POLISHEDin a Leopardian fashion without being sceptical, his political testament is in a terminal collection, The Green and the Red. Militant Writings 1966-2000 (edited by Luigi Cortesi, Odradek, 2001), which contains texts on the political present, on the return of war, on the forms of neocolonialism and the now disruptive ecological question. In 1999, almost on his deathbed, addressing those protesting at the Seattle summit, Sebastiano Timpanaro dictated this diagnosis of the present state of things: «More and more we understand and say clearly what capitalist globalization means: an increase in the gap between rich countries and poor countries and, within the rich countries themselves, an ever greater sinking into the misery of the proletariat and of a large segment of the middle class».

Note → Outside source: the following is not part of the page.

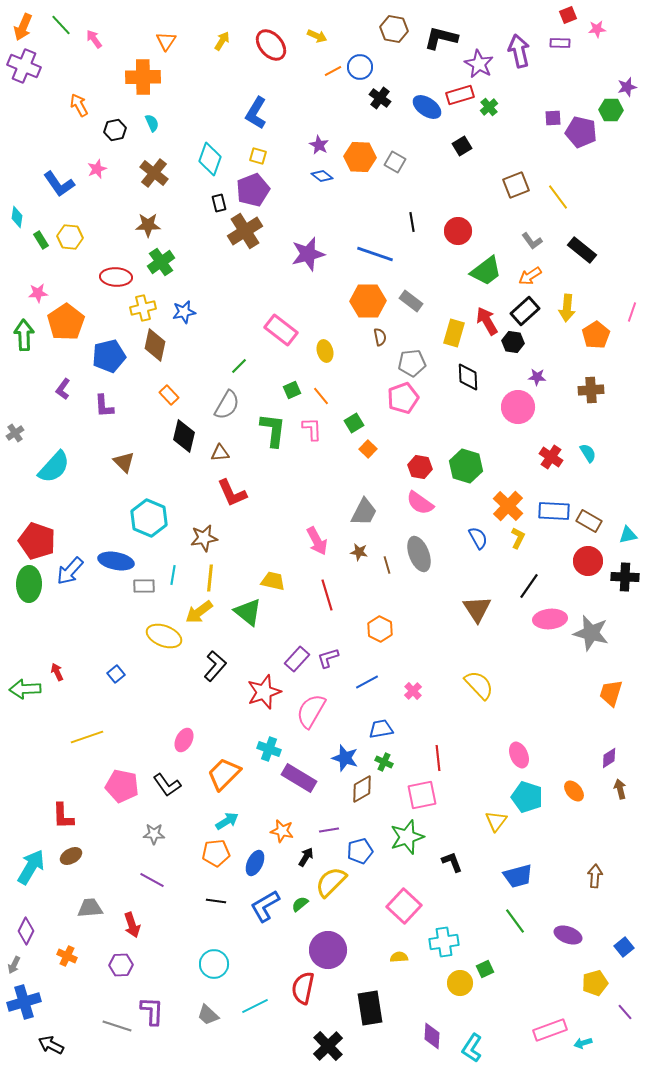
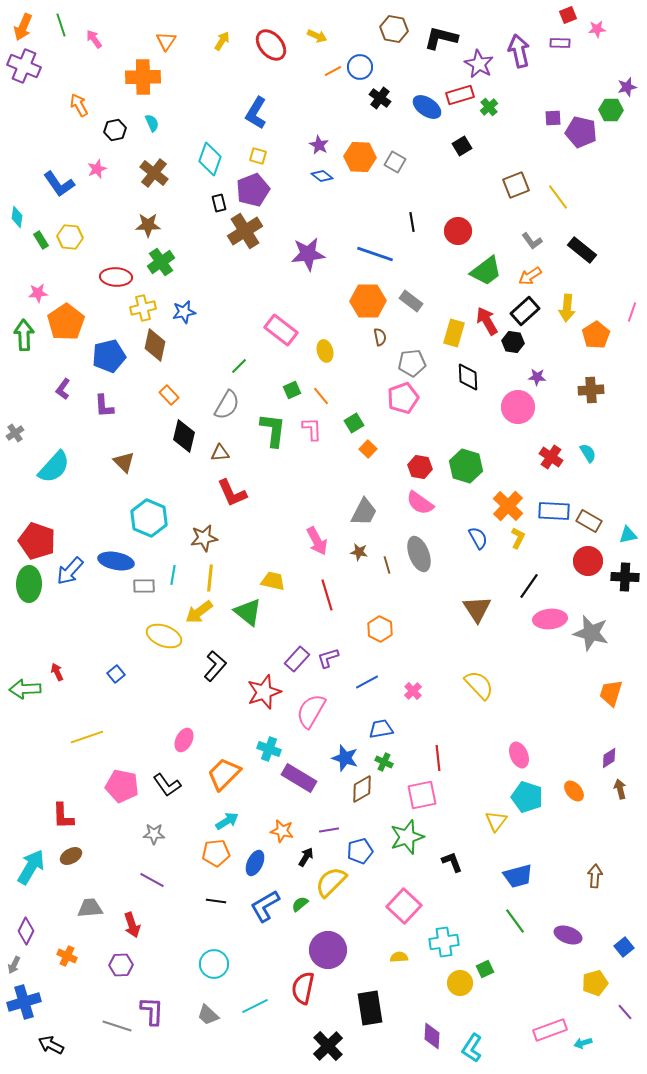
green line at (61, 25): rotated 25 degrees clockwise
purple star at (308, 254): rotated 8 degrees clockwise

The Notebooks of anti-moderate Italy
A small but essential necklace. Dedicated to great figures of the intellectual and political left, the «Quaderni dell’Italia antimoderata» are published by the Documentation Center Pistoia Editrice (www.antimoderati.it). Entrusted to specialists, these are popular monographs, concise but bibliographically impeccable and rich in documentary contributions. The series has so far released: «Luciano Bianciardi» by Giuseppe Muraca, «Giovanni Pirelli» by Cesare Bermani, «Raniero Panzieri» by Cesare Pianciola, «Stefano Merli» by Franco Toscani and Attilio Mangano, «Guido Quazza» by Diego Giachetti, « Massimo Gorla» by Fabrizio Billi and William Gambetta, «Bruno Borghi» by Antonio Schina and «Franco Fortini» by Luca Lenzini.